Currently, Weichert in Shanghai is supporting clients and assignees by fielding any concerns, queries or requirements from assignees under our charge and sharing these with our clients. We then collaborate closely with client companies on the follow-up. As stated earlier, this is a fluid, unfolding situation likely to continue to evolve in the days and weeks ahead.
A key driver for any assignee with a family in Shanghai expressing a desire to leave the city right now, or as soon as possible, is the potential for separation of parents from children in the event someone in the family gets COVID. This would mean that, by law, the COVID patient will be taken into isolation in a government designated COVID treatment center: an especially fearful prospect for any parent, regardless of whether they are an assignee or not. Authorities did recently relax measures to allow for instances where both young child and parent test positive for COVID, they can receive an exemption to be treated/isolated together.

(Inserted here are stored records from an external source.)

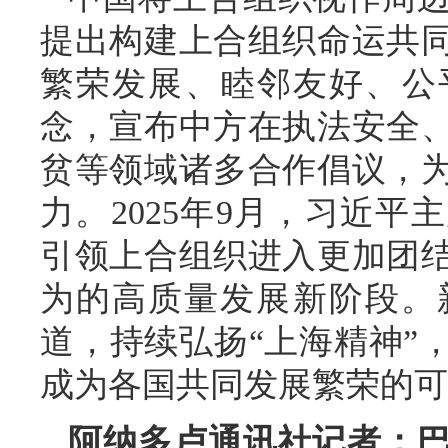
提出构建上合组织命运共
繁荣发展、睦邻友好、公
念，宣布中方在执法安全
贫等领域诸多合作倡议，
力。2025年9月，习近
引领上合组织进入更加团
为的高质量发展新阶段。
道，持续弘扬“上海精神”
成为各国共同发展繁荣的可
阿纳多卢通讯社记者：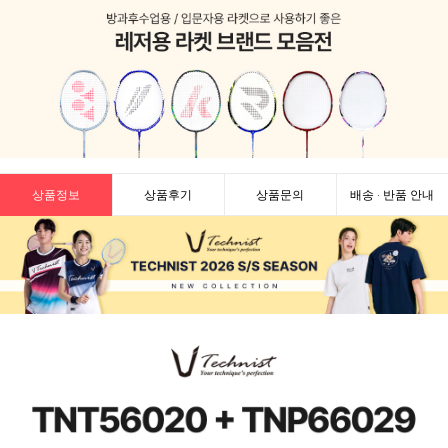
상품정보
상품후기
상품문의
배송 · 반품 안내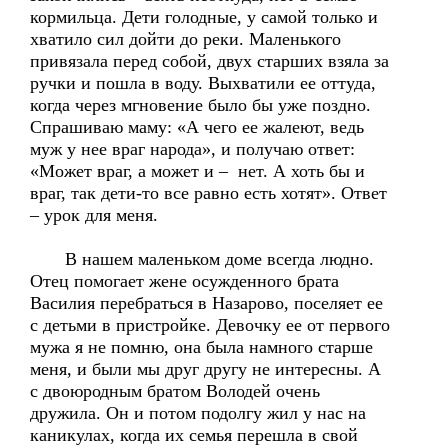
кормильца. Дети голодные, у самой только и
хватило сил дойти до реки. Маленького
привязала перед собой, двух старших взяла за
ручки и пошла в воду. Выхватили ее оттуда,
когда через мгновение было бы уже поздно.
Спрашиваю маму: «А чего ее жалеют, ведь
муж у нее враг народа», и получаю ответ:
«Может враг, а может и – нет. А хоть бы и
враг, так дети-то все равно есть хотят». Ответ
– урок для меня.
В нашем маленьком доме всегда людно.
Отец помогает жене осужденного брата
Василия перебраться в Назарово, поселяет ее
с детьми в пристройке. Девочку ее от первого
мужа я не помню, она была намного старше
меня, и были мы друг другу не интересны. А
с двоюродным братом Володей очень
дружила. Он и потом подолгу жил у нас на
каникулах, когда их семья перешла в свой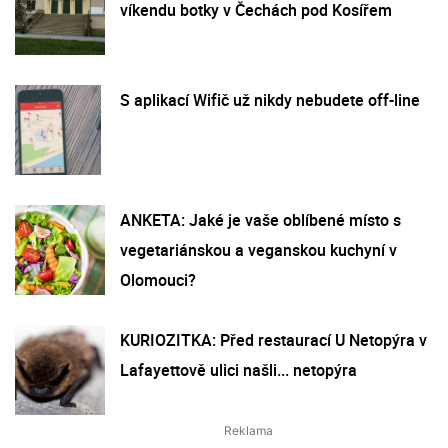
víkendu botky v Čechách pod Kosířem
S aplikací Wifič už nikdy nebudete off-line
ANKETA: Jaké je vaše oblíbené místo s
vegetariánskou a veganskou kuchyní v
Olomouci?
KURIOZITKA: Před restaurací U Netopýra v
Lafayettově ulici našli... netopýra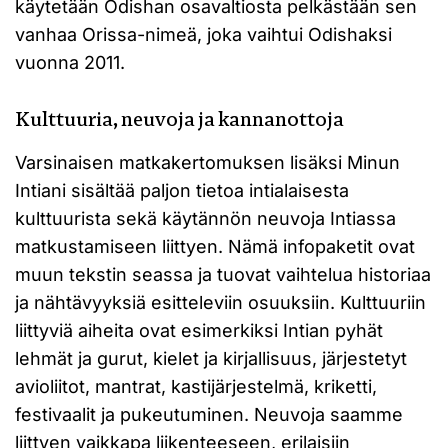
käytetään Odishan osavaltiosta pelkästään sen
vanhaa Orissa-nimeä, joka vaihtui Odishaksi
vuonna 2011.
Kulttuuria, neuvoja ja kannanottoja
Varsinaisen matkakertomuksen lisäksi Minun
Intiani sisältää paljon tietoa intialaisesta
kulttuurista sekä käytännön neuvoja Intiassa
matkustamiseen liittyen. Nämä infopaketit ovat
muun tekstin seassa ja tuovat vaihtelua historiaa
ja nähtävyyksiä esitteleviin osuuksiin. Kulttuuriin
liittyviä aiheita ovat esimerkiksi Intian pyhät
lehmät ja gurut, kielet ja kirjallisuus, järjestetyt
avioliitot, mantrat, kastijärjestelmä, kriketti,
festivaalit ja pukeutuminen. Neuvoja saamme
liittyen vaikkapa liikenteeseen, erilaisiin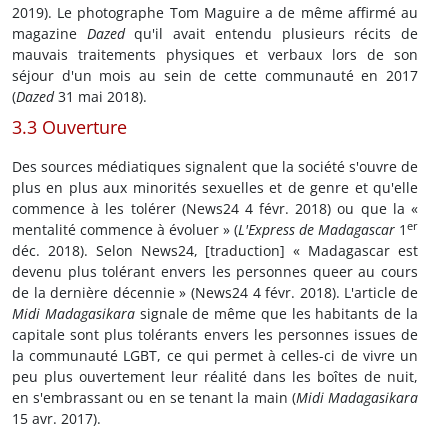
2019). Le photographe Tom Maguire a de même affirmé au
magazine
Dazed
qu'il avait entendu plusieurs récits de
mauvais traitements physiques et verbaux lors de son
séjour d'un mois au sein de cette communauté en 2017
(
Dazed
31 mai 2018).
3.3 Ouverture
Des sources médiatiques signalent que la société s'ouvre de
plus en plus aux minorités sexuelles et de genre et qu'elle
commence à les tolérer (News24 4 févr. 2018) ou que la «
er
mentalité commence à évoluer » (
L'Express de Madagascar
1
déc. 2018). Selon News24, [traduction] « Madagascar est
devenu plus tolérant envers les personnes queer au cours
de la dernière décennie » (News24 4 févr. 2018). L'article de
Midi Madagasikara
signale de même que les habitants de la
capitale sont plus tolérants envers les personnes issues de
la communauté LGBT, ce qui permet à celles-ci de vivre un
peu plus ouvertement leur réalité dans les boîtes de nuit,
en s'embrassant ou en se tenant la main (
Midi Madagasikara
15 avr. 2017).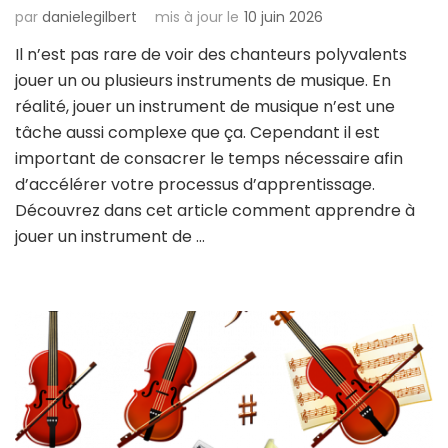
par
danielegilbert
mis à jour le
10 juin 2026
Il n’est pas rare de voir des chanteurs polyvalents
jouer un ou plusieurs instruments de musique. En
réalité, jouer un instrument de musique n’est une
tâche aussi complexe que ça. Cependant il est
important de consacrer le temps nécessaire afin
d’accélérer votre processus d’apprentissage.
Découvrez dans cet article comment apprendre à
jouer un instrument de …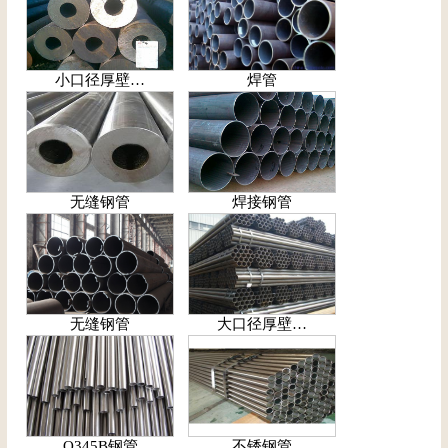
小口径厚壁…
焊管
无缝钢管
焊接钢管
无缝钢管
大口径厚壁…
Q345B钢管
不锈钢管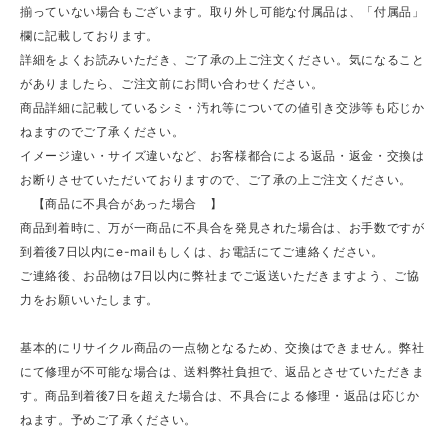
揃っていない場合もございます。取り外し可能な付属品は、「付属品」
欄に記載しております。
詳細をよくお読みいただき、ご了承の上ご注文ください。気になること
がありましたら、ご注文前にお問い合わせください。
商品詳細に記載しているシミ・汚れ等についての値引き交渉等も応じか
ねますのでご了承ください。
イメージ違い・サイズ違いなど、お客様都合による返品・返金・交換は
お断りさせていただいておりますので、ご了承の上ご注文ください。
【商品に不具合があった場合 】
商品到着時に、万が一商品に不具合を発見された場合は、お手数ですが
到着後7日以内にe-mailもしくは、お電話にてご連絡ください。
ご連絡後、お品物は7日以内に弊社までご返送いただきますよう、ご協
力をお願いいたします。
基本的にリサイクル商品の一点物となるため、交換はできません。弊社
にて修理が不可能な場合は、送料弊社負担で、返品とさせていただきま
す。商品到着後7日を超えた場合は、不具合による修理・返品は応じか
ねます。予めご了承ください。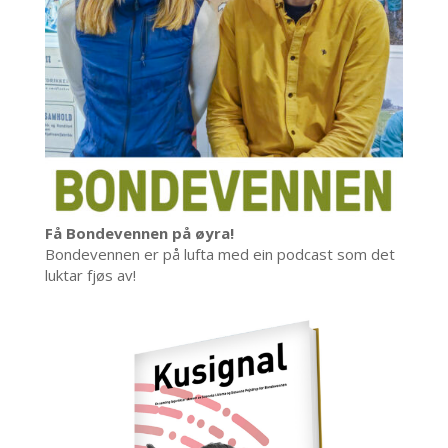
Få Bondevennen på øyra!
Bondevennen er på lufta med ein podcast som det
luktar fjøs av!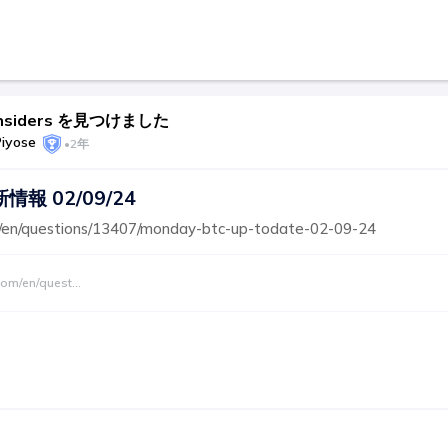
 Insiders を見つけました
Piyose
•
2年
情報 02/09/24
m/en/questions/13407/monday-btc-up-todate-02-09-24
.com/en/quest
...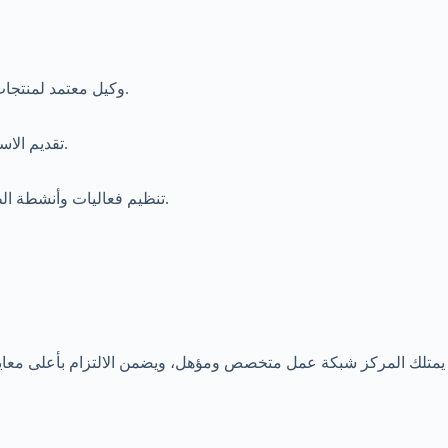
وكيل معتمد لمنتجات طيران عالمية، لضمان أفضل تجربة ومتانة للمعدات.
تقديم الاستشارات والدعم الفني للطيارين والهواة على حد سواء.
تنظيم فعاليات وأنشطة الطيران الرياضي لتعزيز الثقافة والوعي بالطيران الآمن.
يمتلك المركز شبكة عمل متخصص ومؤهل، ويضمن الالتزام بأعلى معايير 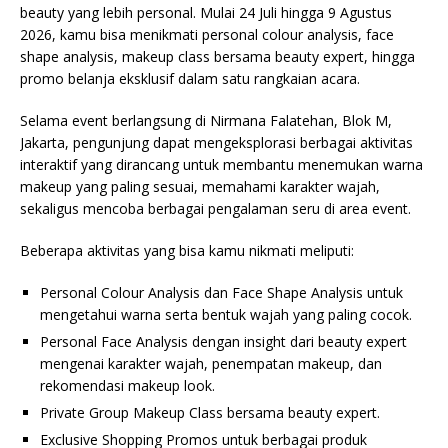
beauty yang lebih personal. Mulai 24 Juli hingga 9 Agustus
2026, kamu bisa menikmati personal colour analysis, face
shape analysis, makeup class bersama beauty expert, hingga
promo belanja eksklusif dalam satu rangkaian acara.
Selama event berlangsung di Nirmana Falatehan, Blok M,
Jakarta, pengunjung dapat mengeksplorasi berbagai aktivitas
interaktif yang dirancang untuk membantu menemukan warna
makeup yang paling sesuai, memahami karakter wajah,
sekaligus mencoba berbagai pengalaman seru di area event.
Beberapa aktivitas yang bisa kamu nikmati meliputi:
Personal Colour Analysis dan Face Shape Analysis untuk
mengetahui warna serta bentuk wajah yang paling cocok.
Personal Face Analysis dengan insight dari beauty expert
mengenai karakter wajah, penempatan makeup, dan
rekomendasi makeup look.
Private Group Makeup Class bersama beauty expert.
Exclusive Shopping Promos untuk berbagai produk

Then there is the potential near and long-term business ramifications of the lockdown, not least as it relates disrupted operations at the world’s busiest container port, causing delays to key exports of a vast variety of goods, and factories across multiple key industries shuttered and not producing anything at all. With almost everything in Shanghai at a standstill these past 10 days and rising, and the seeming determination of the Chinese government to hold to the “Dynamic Zero COVID” policy, no one can say how quickly the current COVID wave will end or how soon another one might rear its head.
A survey released April 11 by the Swiss Chamber of Commerce in Shanghai found the majority of participating Shanghai-based companies stating that they believe that they can return to normalcy by June (61%), while 20% believe this will be the case in the third quarter of this year. Seventeen percent think normal business will only be possible again in 2023. This means that there is a distinct possibility that companies operating in Shanghai might well need to conduct a full recalibration of business plans for Shanghai (not to mention Suzhou and Hangzhou, whose proximity to Shanghai makes their businesses almost as hard hit as Shanghai itself, such is their dependency on their connection with Shanghai). Changes to assignee policy in China therefore could well flow from overall workforce planning changes – in this instance, driven by the consequences of the lockdown in particular and the government’s COVID policy framework in general.
Uncertainties abound in the current COVID situation in Shanghai. One thing that is certain is that however this plays out, we will see significant consequences in economic, social and global mobility terms in the near term.